La plupart des autres partis de droite, qui ont actuellement le vent en poupe dans le monde entier, se comportent ici à la manière des populistes de gauche: ils promettent à leurs électeurs, parmi lesquels on compte un nombre de personnes modestes supérieur à la moyenne, de meilleures prestations sociales, des retraites plus élevées et, de manière générale, que l'Etat s'occupe d'eux. Créer des dettes? Peu importe.

Si l'UDC est devenu le plus grand parti du pays et a progressé lors des dernières élections, ce n'est toutefois pas grâce à ses positions en matière de politique sociale et économique, fortement influencées par Christoph Blocher, entrepreneur actif au niveau international. Mais à un thème qui relie l'UDC à l'AfD, au FPÖ et à Le Pen: la migration. Partout en Occident, ce thème permet de gagner des voix.

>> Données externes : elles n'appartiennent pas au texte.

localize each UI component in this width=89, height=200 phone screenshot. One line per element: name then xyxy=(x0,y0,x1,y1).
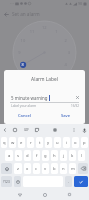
button[interactable]: Clear text xyxy=(74,94,81,101)
button[interactable]: j xyxy=(60,150,67,161)
staticText: ?123 xyxy=(3,180,10,184)
button[interactable]: k xyxy=(69,150,76,161)
button[interactable]: d xyxy=(24,150,31,161)
button[interactable]: a xyxy=(5,150,13,161)
button[interactable]: g xyxy=(42,150,49,161)
staticText: h xyxy=(53,153,56,159)
button[interactable]: Clipboard xyxy=(11,126,19,134)
staticText: GIF xyxy=(24,128,29,132)
button[interactable]: c xyxy=(33,163,40,174)
staticText: s xyxy=(17,153,20,159)
staticText: r xyxy=(30,140,32,146)
staticText: Alarm Label xyxy=(4,76,85,83)
staticText: l xyxy=(81,153,83,159)
staticText: a xyxy=(8,153,11,159)
button[interactable]: Home xyxy=(39,189,50,200)
button[interactable]: Back xyxy=(1,126,9,134)
staticText: u xyxy=(56,140,59,146)
button[interactable]: z xyxy=(14,163,22,174)
staticText: e xyxy=(20,140,23,146)
button[interactable]: b xyxy=(51,163,58,174)
button[interactable]: o xyxy=(72,137,79,148)
button[interactable]: Save xyxy=(60,112,72,120)
button[interactable]: Back xyxy=(14,189,25,200)
button[interactable]: w xyxy=(9,137,16,148)
staticText: g xyxy=(44,153,47,159)
button[interactable]: . xyxy=(65,176,72,187)
button[interactable]: ?123 xyxy=(1,176,12,187)
button[interactable]: y xyxy=(45,137,52,148)
staticText: m xyxy=(71,166,75,172)
button[interactable]: Stickers xyxy=(33,126,41,134)
button[interactable]: t xyxy=(36,137,43,148)
button[interactable]: Settings xyxy=(51,126,59,134)
button[interactable]: Enter xyxy=(74,176,88,187)
button[interactable]: q xyxy=(1,137,7,148)
staticText: Set an alarm xyxy=(12,11,40,17)
button[interactable]: r xyxy=(27,137,34,148)
button[interactable]: Recents xyxy=(64,189,75,200)
button[interactable]: i xyxy=(63,137,70,148)
staticText: Save xyxy=(61,113,71,119)
staticText: f xyxy=(36,153,38,159)
staticText: q xyxy=(3,140,6,146)
staticText: 98 xyxy=(78,1,83,6)
button[interactable]: Voice input xyxy=(80,126,88,134)
staticText: y xyxy=(47,140,50,146)
staticText: v xyxy=(44,166,47,172)
button[interactable]: v xyxy=(42,163,49,174)
button[interactable]: Shift xyxy=(1,163,12,174)
staticText: Cancel xyxy=(18,113,31,119)
button[interactable]: u xyxy=(54,137,61,148)
staticText: n xyxy=(62,166,65,172)
button[interactable]: s xyxy=(15,150,22,161)
button[interactable]: l xyxy=(78,150,85,161)
staticText: . xyxy=(68,179,70,184)
button[interactable]: m xyxy=(69,163,76,174)
staticText: c xyxy=(35,166,38,172)
button[interactable]: e xyxy=(18,137,25,148)
staticText: Label your alarm xyxy=(11,104,37,108)
staticText: b xyxy=(53,166,56,172)
button[interactable]: Backspace xyxy=(78,163,88,174)
staticText: x xyxy=(26,166,29,172)
button[interactable]: h xyxy=(51,150,58,161)
button[interactable]: More options xyxy=(70,126,78,134)
button[interactable]: x xyxy=(24,163,31,174)
button[interactable]: n xyxy=(60,163,67,174)
staticText: j xyxy=(63,153,65,159)
button[interactable]: Emoji xyxy=(14,176,21,187)
staticText: w xyxy=(11,140,15,146)
staticText: z xyxy=(17,166,19,172)
staticText: 16/32 xyxy=(71,104,79,108)
staticText: d xyxy=(26,153,29,159)
staticText: i xyxy=(66,140,68,146)
staticText: o xyxy=(74,140,77,146)
button[interactable]: Back xyxy=(1,9,11,19)
button[interactable]: GIF xyxy=(22,126,30,134)
staticText: 5 minute warning xyxy=(11,95,48,101)
button[interactable]: f xyxy=(33,150,40,161)
button[interactable]: Cancel xyxy=(17,112,32,120)
staticText: k xyxy=(71,153,74,159)
staticText: t xyxy=(39,140,41,146)
button[interactable]: p xyxy=(81,137,88,148)
staticText: p xyxy=(83,140,86,146)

Un problème pour les votations

Pourtant, ce n'est pas sur l'immigration qu'il faudra voter en mars prochain, mais sur la politique sociale. La direction de l'UDC a négligé le dossier important des assurances sociales et de la prévoyance vieillesse, bien que cela préoccupe sa base. Celle-ci est maintenant à la dérive. Malgré la position négative de la direction du parti, 57% des sympathisants de l'UDC veulent voter oui à l'initiative syndicale. Officiellement, l'UDC genevoise recommande d'accepter le texte.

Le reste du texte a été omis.